Exercise materials:
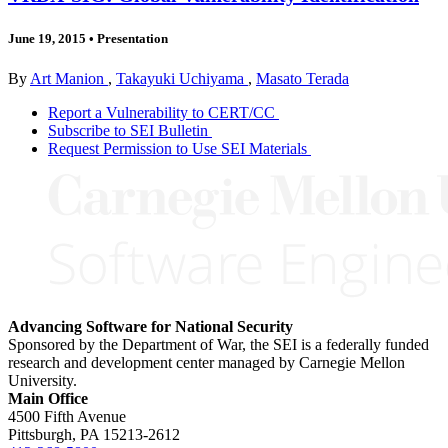
June 19, 2015
•
Presentation
By
Art Manion
,
Takayuki Uchiyama
,
Masato Terada
Report a Vulnerability to CERT/CC
Subscribe to SEI Bulletin
Request Permission to Use SEI Materials
Advancing Software for National Security
Sponsored by the Department of War, the SEI is a federally funded
research and development center managed by Carnegie Mellon
University.
Main Office
4500 Fifth Avenue
Pittsburgh, PA
15213-2612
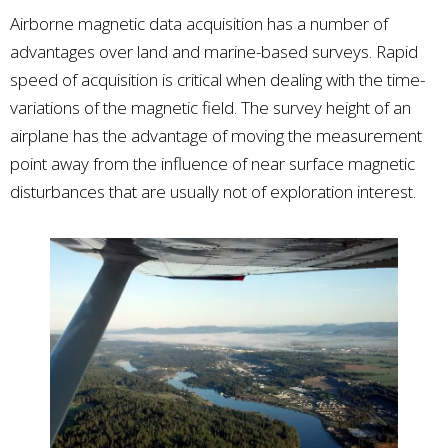
Airborne magnetic data acquisition has a number of
advantages over land and marine-based surveys. Rapid
speed of acquisition is critical when dealing with the time-
variations of the magnetic field. The survey height of an
airplane has the advantage of moving the measurement
point away from the influence of near surface magnetic
disturbances that are usually not of exploration interest.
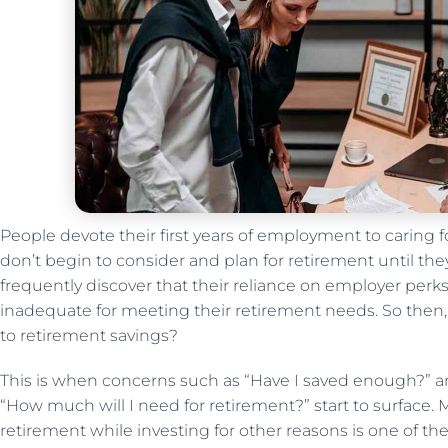
People devote their first years of employment to caring
don’t begin to consider and plan for retirement until they a
frequently discover that their reliance on employer perks l
inadequate for meeting their retirement needs. So the
to retirement savings?
This is when concerns such as “Have I saved enough?” an
“How much will I need for retirement?” start to surface. 
retirement while investing for other reasons is one of t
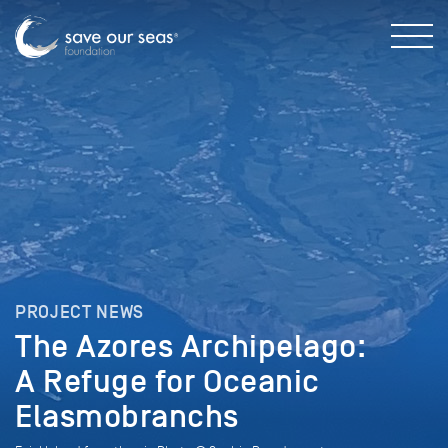
PROJECT NEWS
The Azores Archipelago:
A Refuge for Oceanic
Elasmobranchs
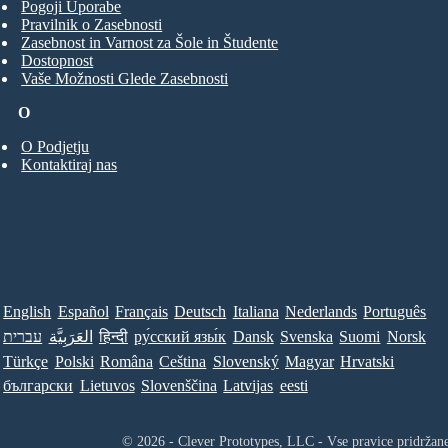
Pogoji Uporabe
Pravilnik o Zasebnosti
Zasebnost in Varnost za Šole in Študente
Dostopnost
Vaše Možnosti Glede Zasebnosti
O
O Podjetju
Kontaktiraj nas
English
Español
Français
Deutsch
Italiana
Nederlands
Português
עברית
العَرَبِيَّة
हिन्दी
ру́сский язы́к
Dansk
Svenska
Suomi
Norsk
Türkçe
Polski
Româna
Ceština
Slovenský
Magyar
Hrvatski
български
Lietuvos
Slovenščina
Latvijas
eesti
© 2026 - Clever Prototypes, LLC - Vse pravice pridržan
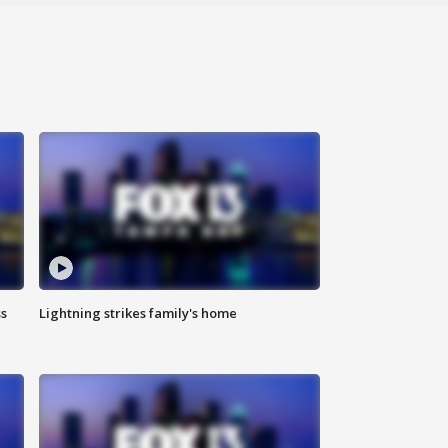
ss
Lightning strikes family's home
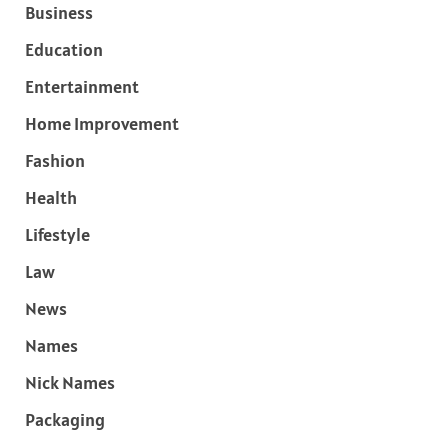
Business
Education
Entertainment
Home Improvement
Fashion
Health
Lifestyle
Law
News
Names
Nick Names
Packaging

The problem:
In the answer, set down only the lines from the opening line of the listing through the line that holds "Sponsored by the", exactly as they appear, minus the pictures.

Solution below:
June 19, 2015
•
Presentation
By
Art Manion
,
Takayuki Uchiyama
,
Masato Terada
Report a Vulnerability to CERT/CC
Subscribe to SEI Bulletin
Request Permission to Use SEI Materials
Advancing Software for National Security
Sponsored by the Department of War, the SEI is a federally funded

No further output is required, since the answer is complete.